[[ Data for analysis, beginning ]]

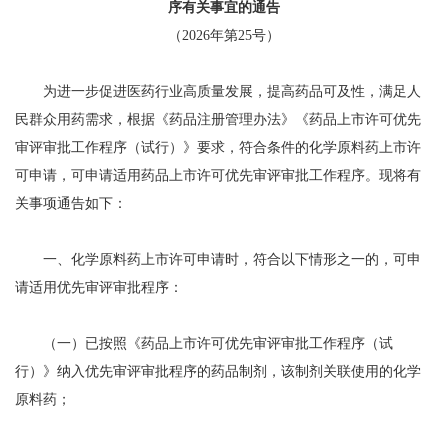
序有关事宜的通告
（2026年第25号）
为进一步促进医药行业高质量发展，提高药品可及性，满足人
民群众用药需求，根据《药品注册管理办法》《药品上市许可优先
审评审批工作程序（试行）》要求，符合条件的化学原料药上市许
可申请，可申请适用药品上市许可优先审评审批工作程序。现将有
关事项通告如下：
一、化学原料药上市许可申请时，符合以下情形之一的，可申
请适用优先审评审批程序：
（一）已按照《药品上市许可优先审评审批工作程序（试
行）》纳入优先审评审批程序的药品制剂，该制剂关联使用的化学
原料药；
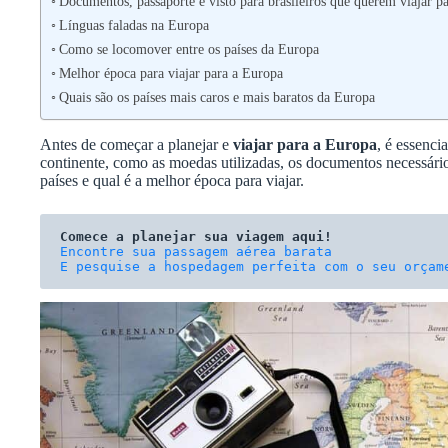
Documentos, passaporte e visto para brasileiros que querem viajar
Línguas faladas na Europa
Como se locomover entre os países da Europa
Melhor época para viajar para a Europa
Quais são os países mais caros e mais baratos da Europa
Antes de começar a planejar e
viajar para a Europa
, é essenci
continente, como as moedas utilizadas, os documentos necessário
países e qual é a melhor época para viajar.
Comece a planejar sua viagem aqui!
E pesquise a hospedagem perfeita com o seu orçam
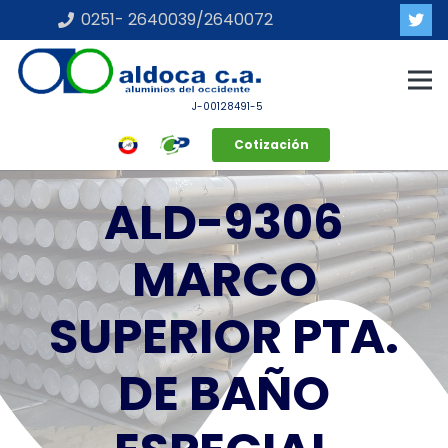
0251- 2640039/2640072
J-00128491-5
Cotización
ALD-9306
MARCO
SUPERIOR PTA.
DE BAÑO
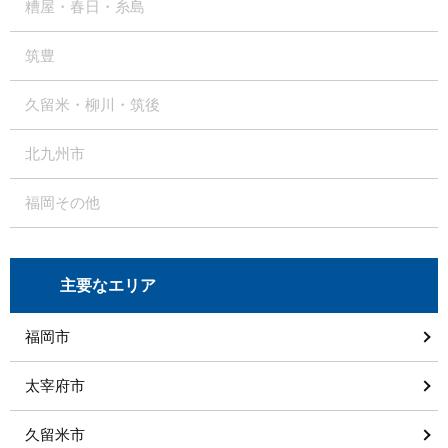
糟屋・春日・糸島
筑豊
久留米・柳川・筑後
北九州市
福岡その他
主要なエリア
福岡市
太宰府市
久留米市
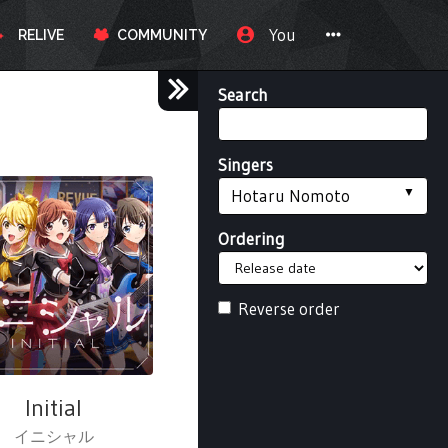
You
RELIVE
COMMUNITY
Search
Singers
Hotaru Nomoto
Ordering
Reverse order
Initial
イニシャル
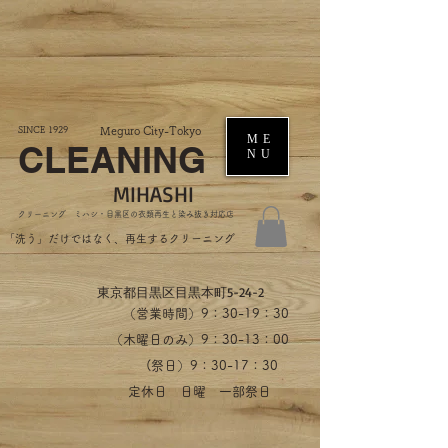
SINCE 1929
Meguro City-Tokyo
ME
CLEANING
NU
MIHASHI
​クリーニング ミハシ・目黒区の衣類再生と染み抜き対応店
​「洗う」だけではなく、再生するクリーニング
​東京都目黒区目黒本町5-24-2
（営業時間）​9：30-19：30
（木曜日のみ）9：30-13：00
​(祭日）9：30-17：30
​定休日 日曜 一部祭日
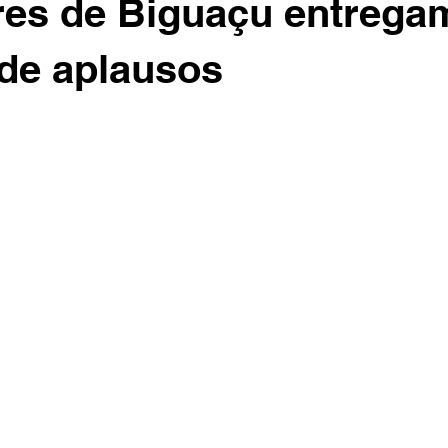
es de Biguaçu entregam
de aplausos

[[ Data for analysis, end ]]
[[ Data for analysis, beginning ]]

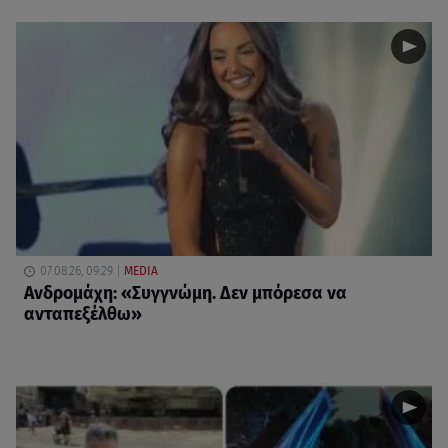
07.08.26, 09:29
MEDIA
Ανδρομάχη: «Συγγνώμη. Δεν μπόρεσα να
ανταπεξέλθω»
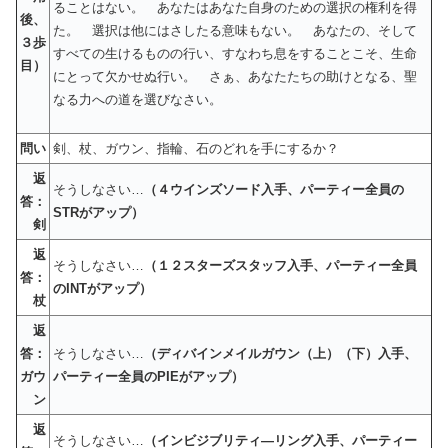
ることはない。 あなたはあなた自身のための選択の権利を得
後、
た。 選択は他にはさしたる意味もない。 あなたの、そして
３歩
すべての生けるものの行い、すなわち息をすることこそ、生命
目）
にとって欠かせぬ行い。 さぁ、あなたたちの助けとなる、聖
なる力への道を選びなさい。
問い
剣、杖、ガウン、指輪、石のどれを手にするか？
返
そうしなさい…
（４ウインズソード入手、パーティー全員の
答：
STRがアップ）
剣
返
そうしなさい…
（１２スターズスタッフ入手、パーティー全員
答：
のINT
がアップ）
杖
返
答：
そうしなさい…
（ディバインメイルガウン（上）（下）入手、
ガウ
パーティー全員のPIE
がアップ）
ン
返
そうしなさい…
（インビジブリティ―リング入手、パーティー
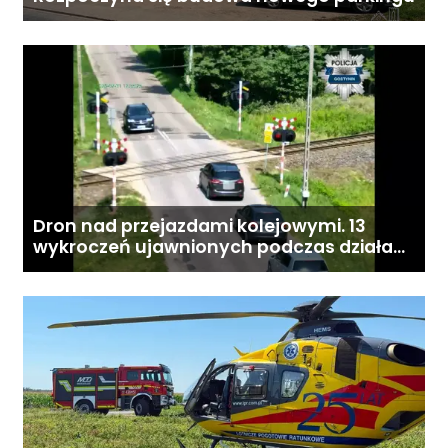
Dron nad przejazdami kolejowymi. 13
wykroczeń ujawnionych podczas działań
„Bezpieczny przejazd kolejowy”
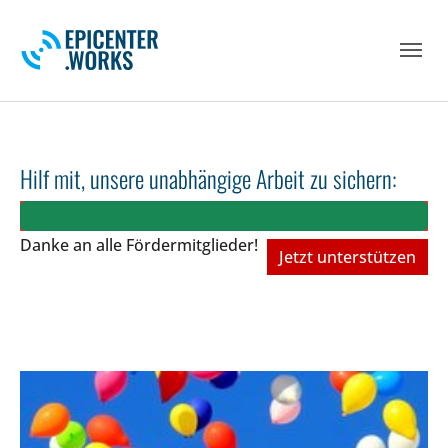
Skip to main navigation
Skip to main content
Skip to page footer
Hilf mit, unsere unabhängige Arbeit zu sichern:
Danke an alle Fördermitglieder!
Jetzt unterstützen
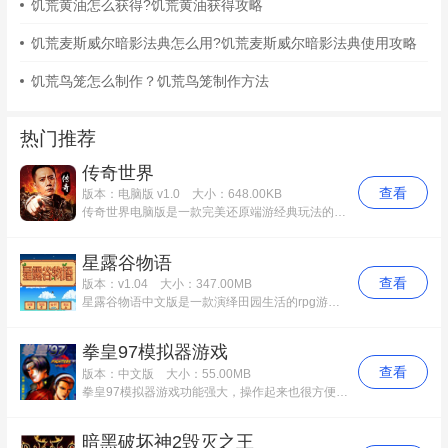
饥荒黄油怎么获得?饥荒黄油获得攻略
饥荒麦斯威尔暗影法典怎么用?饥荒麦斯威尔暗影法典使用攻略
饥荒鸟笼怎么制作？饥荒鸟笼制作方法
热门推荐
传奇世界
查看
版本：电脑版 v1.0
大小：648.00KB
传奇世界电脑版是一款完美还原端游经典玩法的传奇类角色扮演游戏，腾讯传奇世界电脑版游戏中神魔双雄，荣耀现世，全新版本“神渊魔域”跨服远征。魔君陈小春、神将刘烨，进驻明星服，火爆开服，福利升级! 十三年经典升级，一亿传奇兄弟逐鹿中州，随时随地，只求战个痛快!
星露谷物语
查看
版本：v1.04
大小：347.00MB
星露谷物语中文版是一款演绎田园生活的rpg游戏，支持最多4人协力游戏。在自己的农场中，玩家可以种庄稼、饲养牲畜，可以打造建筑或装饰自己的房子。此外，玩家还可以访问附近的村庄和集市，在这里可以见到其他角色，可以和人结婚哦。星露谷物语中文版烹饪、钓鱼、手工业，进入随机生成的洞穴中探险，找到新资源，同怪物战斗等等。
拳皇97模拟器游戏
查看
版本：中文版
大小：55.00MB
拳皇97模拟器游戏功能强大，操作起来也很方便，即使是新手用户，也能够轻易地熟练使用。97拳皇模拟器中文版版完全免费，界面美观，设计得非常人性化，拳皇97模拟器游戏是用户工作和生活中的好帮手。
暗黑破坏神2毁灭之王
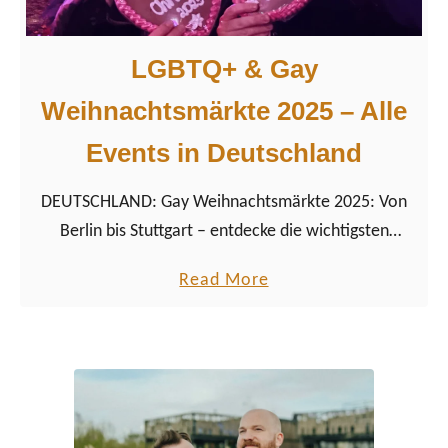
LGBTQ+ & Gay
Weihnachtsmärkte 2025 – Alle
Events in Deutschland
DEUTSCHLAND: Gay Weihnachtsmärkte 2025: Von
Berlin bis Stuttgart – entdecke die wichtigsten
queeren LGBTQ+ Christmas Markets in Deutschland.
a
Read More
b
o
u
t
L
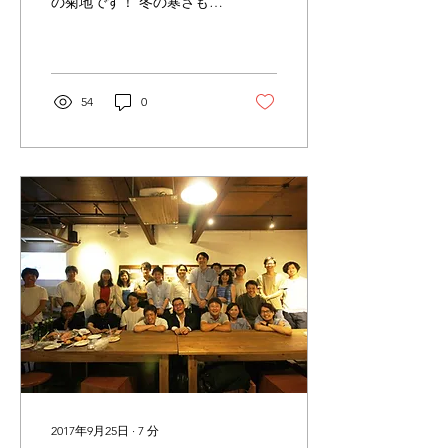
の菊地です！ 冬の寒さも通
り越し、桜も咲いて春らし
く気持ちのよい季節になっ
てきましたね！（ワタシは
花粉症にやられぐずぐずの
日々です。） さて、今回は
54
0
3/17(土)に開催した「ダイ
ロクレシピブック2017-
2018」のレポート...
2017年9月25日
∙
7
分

[[ Data for analysis, end ]]
[[ Data for analysis, beginning ]]

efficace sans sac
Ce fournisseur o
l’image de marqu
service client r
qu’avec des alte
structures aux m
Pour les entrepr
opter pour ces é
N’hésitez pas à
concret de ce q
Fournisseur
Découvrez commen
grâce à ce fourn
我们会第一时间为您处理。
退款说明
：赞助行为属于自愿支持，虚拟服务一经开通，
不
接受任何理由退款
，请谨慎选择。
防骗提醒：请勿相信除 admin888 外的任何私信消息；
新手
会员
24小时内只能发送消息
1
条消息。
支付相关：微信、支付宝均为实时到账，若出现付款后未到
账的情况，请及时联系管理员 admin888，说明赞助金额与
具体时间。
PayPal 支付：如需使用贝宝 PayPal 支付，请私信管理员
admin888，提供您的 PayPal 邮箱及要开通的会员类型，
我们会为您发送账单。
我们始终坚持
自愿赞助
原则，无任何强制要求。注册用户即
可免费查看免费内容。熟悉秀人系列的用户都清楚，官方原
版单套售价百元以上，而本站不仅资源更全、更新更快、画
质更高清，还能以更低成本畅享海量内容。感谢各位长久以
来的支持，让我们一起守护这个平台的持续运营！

[[ Data for analysis, end ]]

Exercise directions: Reproduce exactly the lines of the data above that run from the line with "行）》纳入优先审评审批程序的药品制剂，该制剂关联使用的化学" down to the line with "Quais são os", both ends included. Pictures do not belong in the copy.

Task result:
行）》纳入优先审评审批程序的药品制剂，该制剂关联使用的化学
原料药；
Documentos, passaporte e visto para brasileiros que querem viajar
Línguas faladas na Europa
Como se locomover entre os países da Europa
Melhor época para viajar para a Europa
Quais são os países mais caros e mais baratos da Europa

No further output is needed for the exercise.